::: INPUT :::

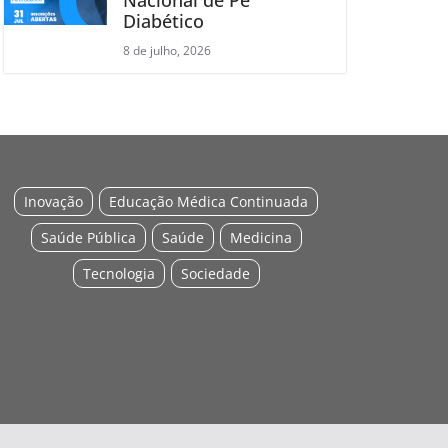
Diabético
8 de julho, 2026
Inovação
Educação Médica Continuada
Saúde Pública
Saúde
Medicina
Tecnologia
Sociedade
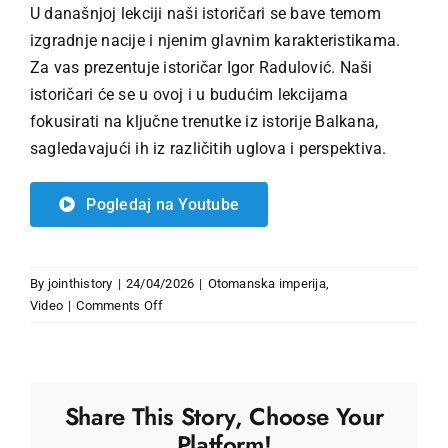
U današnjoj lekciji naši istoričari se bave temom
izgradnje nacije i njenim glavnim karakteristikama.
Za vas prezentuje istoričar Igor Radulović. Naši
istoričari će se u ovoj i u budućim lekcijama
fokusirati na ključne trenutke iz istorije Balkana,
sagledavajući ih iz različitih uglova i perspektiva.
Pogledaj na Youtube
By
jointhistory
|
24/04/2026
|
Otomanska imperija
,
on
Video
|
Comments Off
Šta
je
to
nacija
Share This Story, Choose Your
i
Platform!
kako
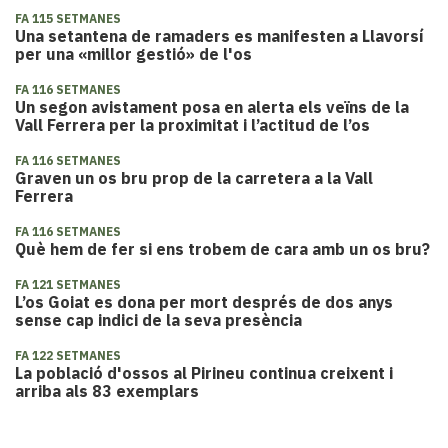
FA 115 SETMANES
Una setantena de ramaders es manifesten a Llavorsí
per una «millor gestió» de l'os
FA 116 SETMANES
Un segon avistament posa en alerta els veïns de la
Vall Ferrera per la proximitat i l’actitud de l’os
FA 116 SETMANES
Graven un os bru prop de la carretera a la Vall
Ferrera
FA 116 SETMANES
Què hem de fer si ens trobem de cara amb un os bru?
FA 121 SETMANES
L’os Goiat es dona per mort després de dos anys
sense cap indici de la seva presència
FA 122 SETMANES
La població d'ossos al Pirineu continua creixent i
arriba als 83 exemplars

:::

[AIM OF THE EXERCISE]: In repeating the entries, exclude the pictures and alter nothing else.

[RESULT OF THE EXERCISE]:
Diabético
8 de julho, 2026
Inovação
Educação Médica Continuada
Saúde Pública
Saúde
Medicina
Tecnologia
Sociedade
U današnjoj lekciji naši istoričari se bave temom
izgradnje nacije i njenim glavnim karakteristikama.
Za vas prezentuje istoričar Igor Radulović. Naši
istoričari će se u ovoj i u budućim lekcijama
fokusirati na ključne trenutke iz istorije Balkana,
sagledavajući ih iz različitih uglova i perspektiva.
Pogledaj na Youtube
By
jointhistory
|
24/04/2026
|
Otomanska imperija
,
on
Video
|
Comments Off
Šta
je
to
nacija
Share This Story, Choose Your
i
Platform!
kako
FA 115 SETMANES
Una setantena de ramaders es manifesten a Llavorsí
per una «millor gestió» de l'os
FA 116 SETMANES
Un segon avistament posa en alerta els veïns de la
Vall Ferrera per la proximitat i l’actitud de l’os
FA 116 SETMANES
Graven un os bru prop de la carretera a la Vall
Ferrera
FA 116 SETMANES
Què hem de fer si ens trobem de cara amb un os bru?
FA 121 SETMANES
L’os Goiat es dona per mort després de dos anys
sense cap indici de la seva presència
FA 122 SETMANES
La població d'ossos al Pirineu continua creixent i
arriba als 83 exemplars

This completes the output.